King Institute of Preventive Medicine and Research
- Established: 7 November 1899
- Type: Research Institute
- Location: Chennai, Tamil Nadu;
- Director: K. Kaveri
- Website: www.kipmr.org.in

= King Institute of Preventive Medicine and Research =

King Institute of Preventive Medicine and Research is a medicine research institute located in Guindy, Chennai, India. It was established on 7 November 1899 with the aim of protecting against scourging infections and was named after Lt. Col. W. G. King, the then Sanitary Commissioner of the Madras Presidency.

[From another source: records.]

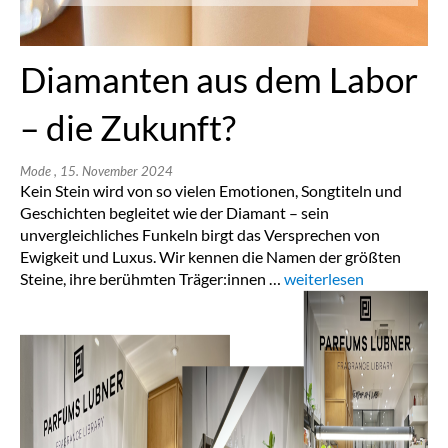
Diamanten aus dem Labor
– die Zukunft?
Mode
, 15. November 2024
Kein Stein wird von so vielen Emotionen, Songtiteln und
Geschichten begleitet wie der Diamant – sein
unvergleichliches Funkeln birgt das Versprechen von
Ewigkeit und Luxus. Wir kennen die Namen der größten
Steine, ihre berühmten Träger:innen …
„Home“
weiterlesen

The institute is located on the banks of Adyar River. The main red building that houses the Director's office has been identified as a heritage structure and has been brought under Indian Archaeological Society. The institute functions under Director of Medical Education and Department of Health and Family Welfare (Tamil Nadu).

It was one of the major institutions in India responsible for eradicating small pox by the production of vaccine. It is also one of the referral centers for bacterial and viral diseases in Tamil Nadu. Various wings at the institute include International Vaccination Centre, Board of Paramedical Education, and school of laboratory technology. Activities at the institute include quality control of schedule C and C1 drugs, manufacturing of anti–snake venom serum, diagnostic reagents (antigens and antisera), maintenance and supply of bacterial cultures, small animals, bacterial and virological diagnosis, and food sample testing.

The International vaccination centre in King Institute of Preventive Medicine and Research is one of the World Health Organization authorized centres for issuing yellow fever vaccination and certificate.